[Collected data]
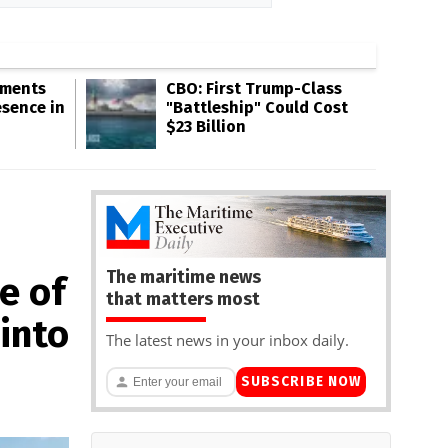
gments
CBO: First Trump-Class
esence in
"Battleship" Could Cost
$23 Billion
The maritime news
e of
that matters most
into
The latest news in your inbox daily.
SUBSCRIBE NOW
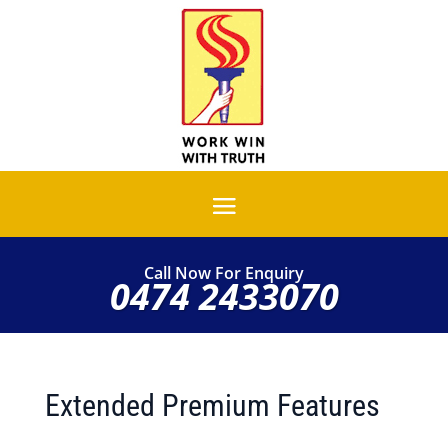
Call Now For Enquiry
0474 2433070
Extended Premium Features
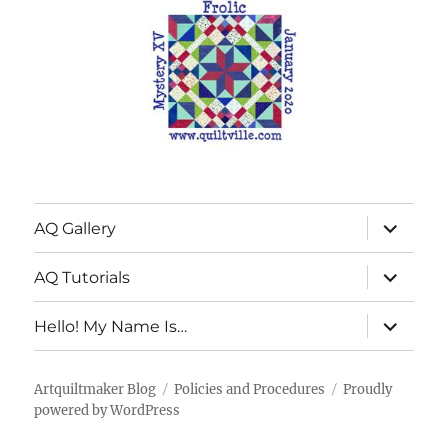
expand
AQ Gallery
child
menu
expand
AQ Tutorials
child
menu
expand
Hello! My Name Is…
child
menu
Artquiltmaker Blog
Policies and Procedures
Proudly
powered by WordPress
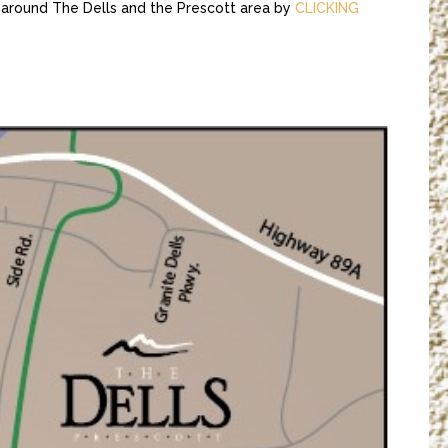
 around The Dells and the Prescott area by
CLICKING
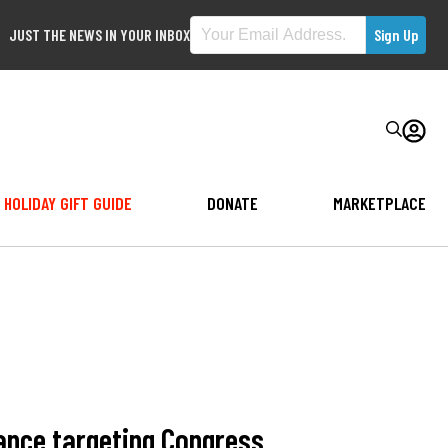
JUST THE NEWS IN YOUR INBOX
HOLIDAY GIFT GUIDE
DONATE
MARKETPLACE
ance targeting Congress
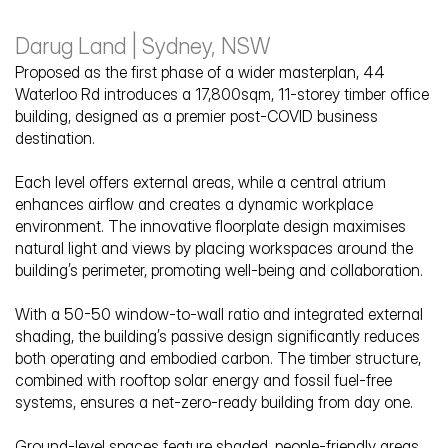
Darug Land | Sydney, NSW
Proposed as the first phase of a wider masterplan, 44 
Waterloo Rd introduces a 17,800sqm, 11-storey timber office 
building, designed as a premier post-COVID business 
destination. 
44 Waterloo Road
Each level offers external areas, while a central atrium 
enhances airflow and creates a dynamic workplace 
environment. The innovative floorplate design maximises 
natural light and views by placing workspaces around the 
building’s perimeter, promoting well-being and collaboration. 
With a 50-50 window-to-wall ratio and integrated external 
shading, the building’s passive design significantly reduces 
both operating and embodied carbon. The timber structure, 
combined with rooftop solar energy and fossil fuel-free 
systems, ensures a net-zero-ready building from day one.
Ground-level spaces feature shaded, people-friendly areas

PROBLEM TO SOLVE —
Pictures stay out, and every line of the records is transcribed exactly.

REPLY —
gments
CBO: First Trump-Class
esence in
"Battleship" Could Cost
$23 Billion
The maritime news
e of
that matters most
into
The latest news in your inbox daily.
SUBSCRIBE NOW
Call Now For Enquiry
0474 2433070
Extended Premium Features
expand
AQ Gallery
child
menu
expand
AQ Tutorials
child
menu
expand
Hello! My Name Is…
child
menu
Artquiltmaker Blog
Policies and Procedures
Proudly
powered by WordPress
 around The Dells and the Prescott area by
CLICKING
JUST THE NEWS IN YOUR INBOX
HOLIDAY GIFT GUIDE
DONATE
MARKETPLACE
ance targeting Congress
Darug Land | Sydney, NSW
Proposed as the first phase of a wider masterplan, 44 
Waterloo Rd introduces a 17,800sqm, 11-storey timber office 
building, designed as a premier post-COVID business 
destination. 
44 Waterloo Road
Each level offers external areas, while a central atrium 
enhances airflow and creates a dynamic workplace 
environment. The innovative floorplate design maximises 
natural light and views by placing workspaces around the 
building’s perimeter, promoting well-being and collaboration. 
With a 50-50 window-to-wall ratio and integrated external 
shading, the building’s passive design significantly reduces 
both operating and embodied carbon. The timber structure, 
combined with rooftop solar energy and fossil fuel-free 
systems, ensures a net-zero-ready building from day one.
Ground-level spaces feature shaded, people-friendly areas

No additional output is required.